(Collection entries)

»»

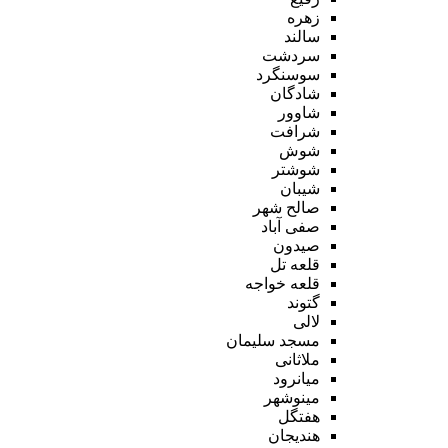
زهره
سالند
سردشت
سوسنگرد
شادگان
شاوور
شرافت
شوش
شوشتر
شیبان
صالح شهر
صفی آباد
صیدون
قلعه تل
قلعه خواجه
گتوند
لالی
مسجد سلیمان
ملاثانی
میانرود
مینوشهر
هفتگل
هندیجان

««

▶ [Task directions]:
Write out the records in full and exactly, omitting the pictures they hold.

▶ [Result of the exercise]:
زهره
سالند
سردشت
سوسنگرد
شادگان
شاوور
شرافت
شوش
شوشتر
شیبان
صالح شهر
صفی آباد
صیدون
قلعه تل
قلعه خواجه
گتوند
لالی
مسجد سلیمان
ملاثانی
میانرود
مینوشهر
هفتگل
هندیجان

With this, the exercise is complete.